2016-07-27
(RNS) Rebecca Corneau, the Massachusetts woman who gained national attention in August 2000 when she was jailed for refusing prenatal care because of her religious beliefs, was sent back to jail Feb. 5).

Corneau and her husband, David, were ordered to the New Bedford, Mass., House of Correction until Feb. 14 for contempt of court. The Corneaus, members of a Attleboro, Mass., sect known as "the Body" that rejects modern medicine, were originally sentenced on Jan. 16 but had been free pending appeal. On Monday, Massachusetts Supreme Court Justice Roderick L. Ireland rejected their appeal.

Officials at the state Department of Social Services believe that Rebecca Corneau gave birth to a child sometime in December. The Corneaus, whose three other children are in state custody, had refused to tell Attleboro Juvenile Court Judge Kenneth P. Nasif where the child was, or even if the child was ever born.

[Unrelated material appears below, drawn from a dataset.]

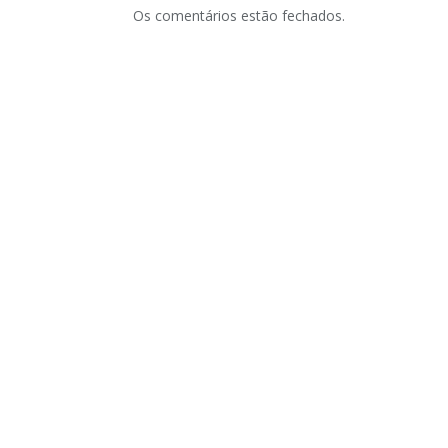
Os comentários estão fechados.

The Corneau's lawyer, J.W. Carney, has argued that the Fifth Amendment protection against self-incrimination means that they do not have to testify. At a hearing Tuesday, the Corneaus testified that their baby was miscarried. They were jailed after refusing to tell Nasif where the body was buried. The Corneaus have until Feb. 14 to reveal where they buried the child, or they face being returned to jail.

"They refused to say what the sex of that baby was or where the body is buried," said the Rev. Robert Pardon, guardian ad litem for the Corneau children in state custody. "The judge didn't believe them." According to the Attleboro Sun Chronicle, state investigators are searching for sect members Mark and Trinette Daneau, whom they believe may have the Corneaus' child.

The Corneaus' attorney claims that his clients are being discriminated against because of their religious beliefs. "It is unprecedented that a woman who suffers a tragic miscarriage is ordered by a judge to produce the remains of the fetus or be sent to a prison, as has happened to Mrs. Corneau," Carney said. "Even a woman who intentionally decides to abort a fetus is given more protection from government intrusion."

Three other members of the group have been charged in the death of 10-month-old Samuel Robidoux, who starved to death in 1999 after sect members stopped feeding him solid foods. The Corneaus' son Jeremiah also died in 1999, shortly after birth. The Corneaus claim Jeremiah was stillborn, but state officials believe the baby would have survived if he had been born in a hospital.

The bodies of both children were found buried in a state park in Maine in October 2000. David Corneau told authorities where the children were buried after being granted immunity from prosecution. He and several other sect members had been jailed for refusing to cooperate with investigators. Fourteen children of sect members have been taken into custody by the state.

Pardon, director of the New England Institute of Religious Research, an anti-cult organization, has reviewed journals kept by the sect and says they believe that it is "more important to follow God than to save human life." "That's why they allowed one child to basically starve to death and another to die at childbirth," Pardon said.